§ **Material provided**:
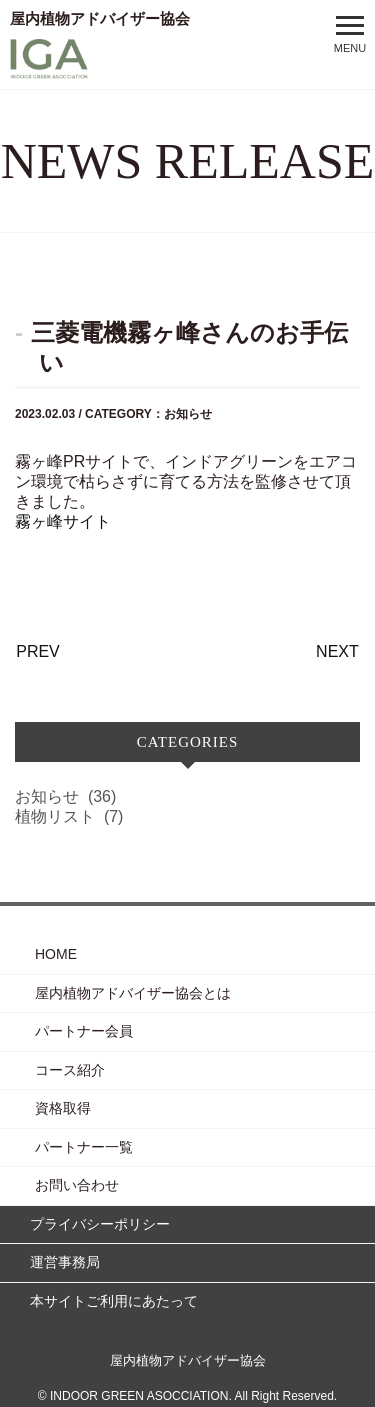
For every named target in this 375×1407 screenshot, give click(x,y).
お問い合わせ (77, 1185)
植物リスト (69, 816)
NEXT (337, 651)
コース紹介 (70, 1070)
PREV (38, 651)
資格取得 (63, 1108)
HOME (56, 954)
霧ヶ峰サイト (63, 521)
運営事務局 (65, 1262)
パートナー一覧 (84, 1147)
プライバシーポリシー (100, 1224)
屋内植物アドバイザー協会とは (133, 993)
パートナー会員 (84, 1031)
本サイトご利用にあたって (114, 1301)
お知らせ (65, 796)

...

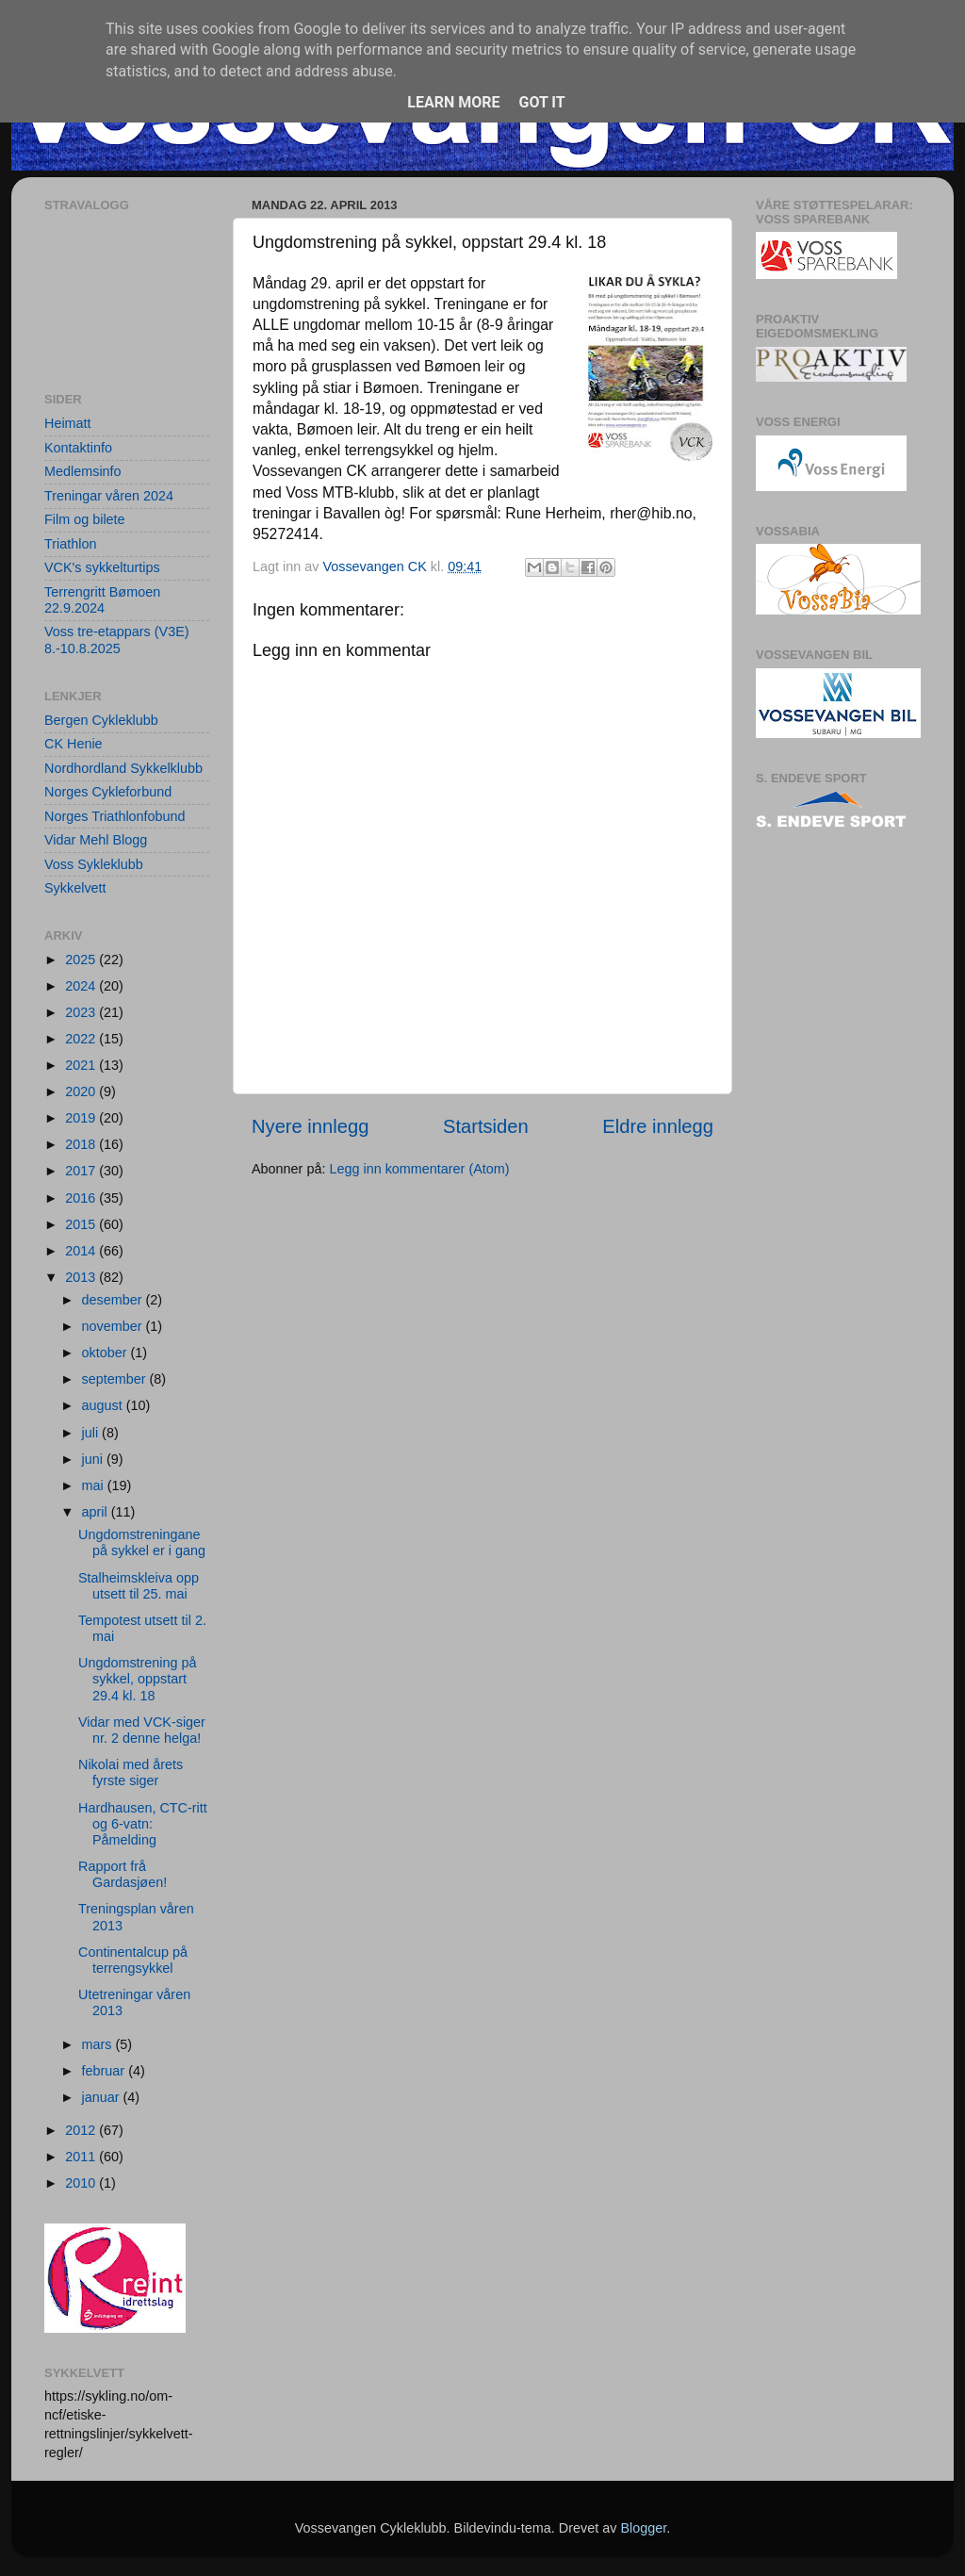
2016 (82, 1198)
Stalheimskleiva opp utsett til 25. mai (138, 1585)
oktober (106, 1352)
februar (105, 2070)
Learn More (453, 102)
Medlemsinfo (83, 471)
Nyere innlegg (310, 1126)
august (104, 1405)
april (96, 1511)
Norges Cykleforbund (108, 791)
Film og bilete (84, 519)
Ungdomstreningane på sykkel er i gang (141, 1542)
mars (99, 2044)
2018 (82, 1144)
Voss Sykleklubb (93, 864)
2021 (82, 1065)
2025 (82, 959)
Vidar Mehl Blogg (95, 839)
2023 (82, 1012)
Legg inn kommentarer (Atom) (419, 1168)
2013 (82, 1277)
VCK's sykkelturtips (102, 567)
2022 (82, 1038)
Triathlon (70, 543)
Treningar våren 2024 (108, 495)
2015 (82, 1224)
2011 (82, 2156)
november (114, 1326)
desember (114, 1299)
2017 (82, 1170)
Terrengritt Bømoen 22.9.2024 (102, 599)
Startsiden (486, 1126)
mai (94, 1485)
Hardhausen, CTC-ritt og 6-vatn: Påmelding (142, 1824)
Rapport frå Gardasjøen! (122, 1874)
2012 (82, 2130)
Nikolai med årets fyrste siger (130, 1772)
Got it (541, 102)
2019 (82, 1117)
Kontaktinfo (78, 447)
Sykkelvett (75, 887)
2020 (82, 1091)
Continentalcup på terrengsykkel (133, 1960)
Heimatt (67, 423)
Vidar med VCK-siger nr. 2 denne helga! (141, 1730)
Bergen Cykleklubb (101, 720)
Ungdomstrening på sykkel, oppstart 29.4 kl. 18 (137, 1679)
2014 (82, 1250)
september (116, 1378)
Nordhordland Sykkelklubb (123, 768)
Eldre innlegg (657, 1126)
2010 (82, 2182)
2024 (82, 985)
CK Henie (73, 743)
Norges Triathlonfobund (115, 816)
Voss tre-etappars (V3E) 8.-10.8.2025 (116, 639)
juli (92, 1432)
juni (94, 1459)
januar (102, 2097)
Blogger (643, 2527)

==

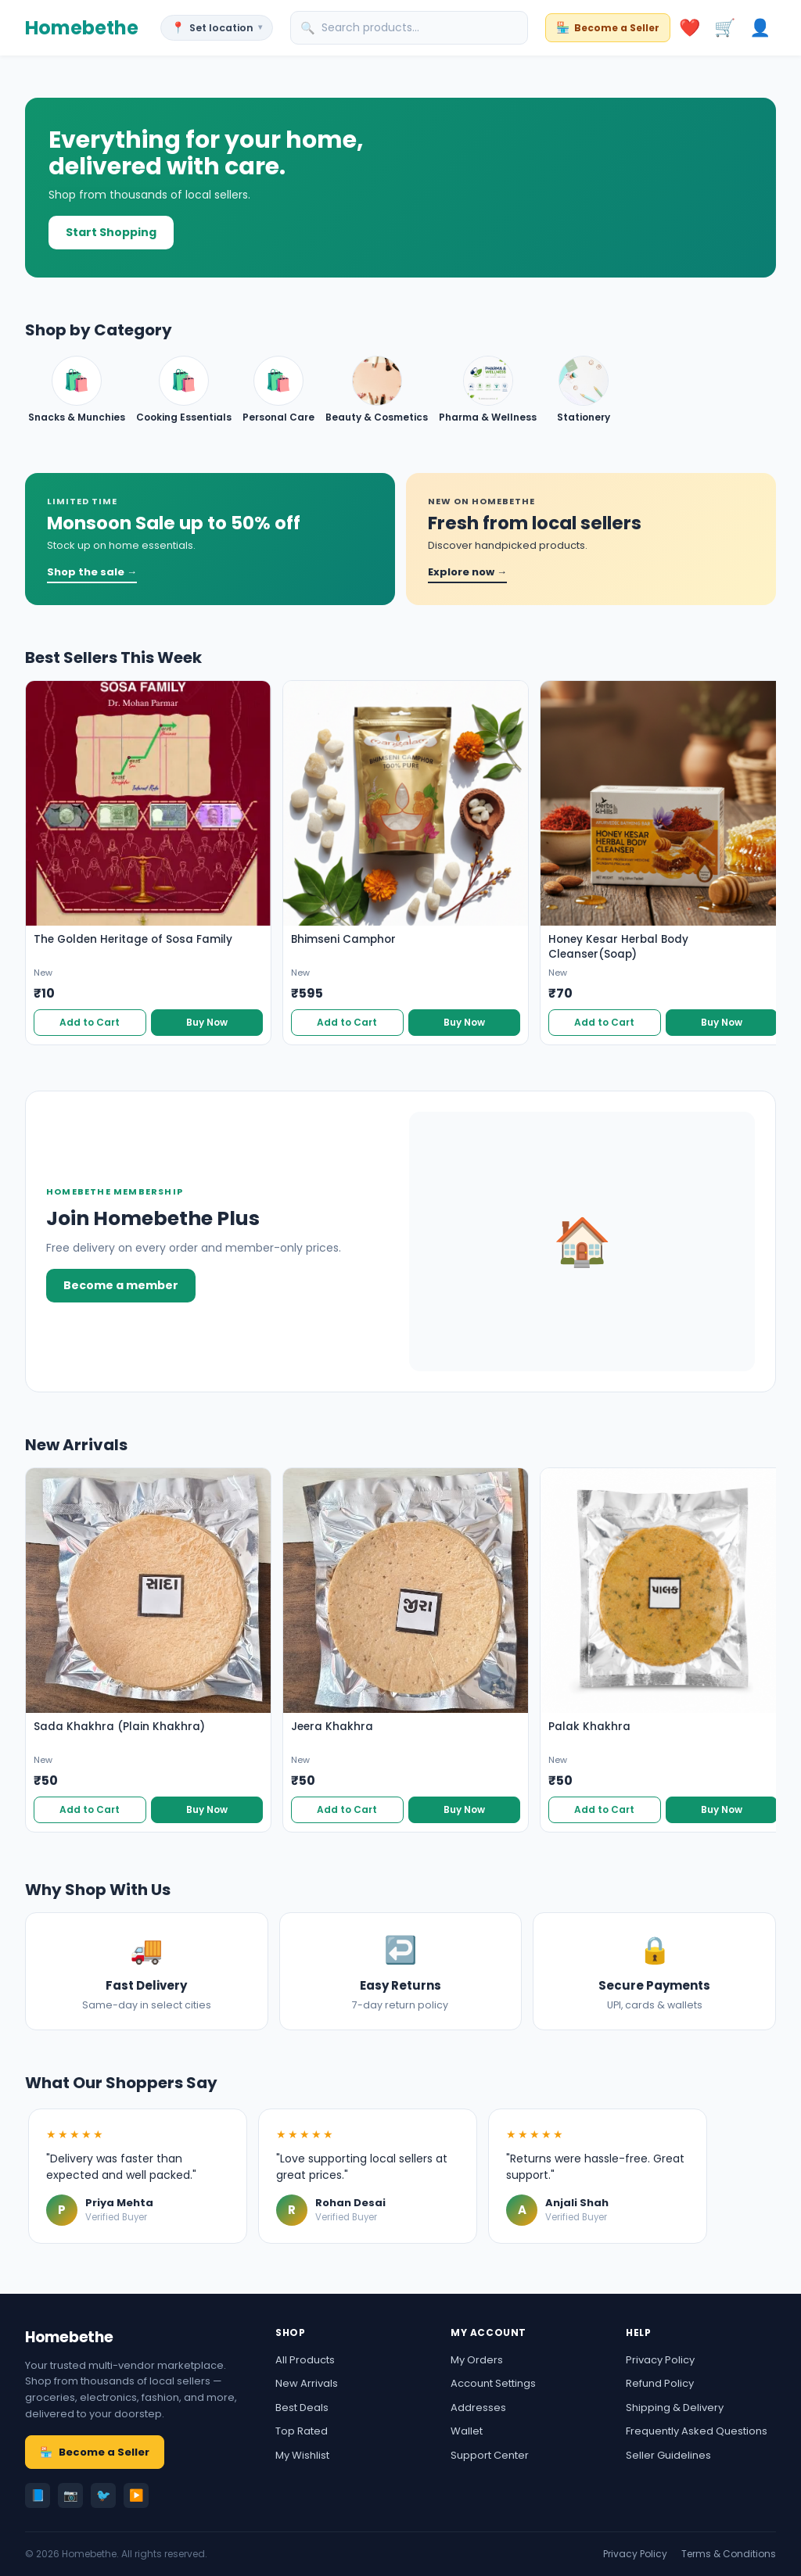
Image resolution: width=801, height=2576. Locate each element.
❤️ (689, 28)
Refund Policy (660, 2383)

§ **Exercise directions**: From the listing above, the lines starting with the one that has "Terrengritt Bømoen 22.9.2024 (102, 599)" and running through the one that has "Bergen Cykleklubb (101, 720)" should be copied exactly, ends included.

§ **Solution to this problem**:
Terrengritt Bømoen 22.9.2024 (102, 599)
Startsiden (486, 1126)
mai (94, 1485)
Hardhausen, CTC-ritt og 6-vatn: Påmelding (142, 1824)
Rapport frå Gardasjøen! (122, 1874)
2012 (82, 2130)
Nikolai med årets fyrste siger (130, 1772)
Got it (541, 102)
2019 (82, 1117)
Kontaktinfo (78, 447)
Sykkelvett (75, 887)
2020 (82, 1091)
Continentalcup på terrengsykkel (133, 1960)
Heimatt (67, 423)
Vidar med VCK-siger nr. 2 denne helga! (141, 1730)
Bergen Cykleklubb (101, 720)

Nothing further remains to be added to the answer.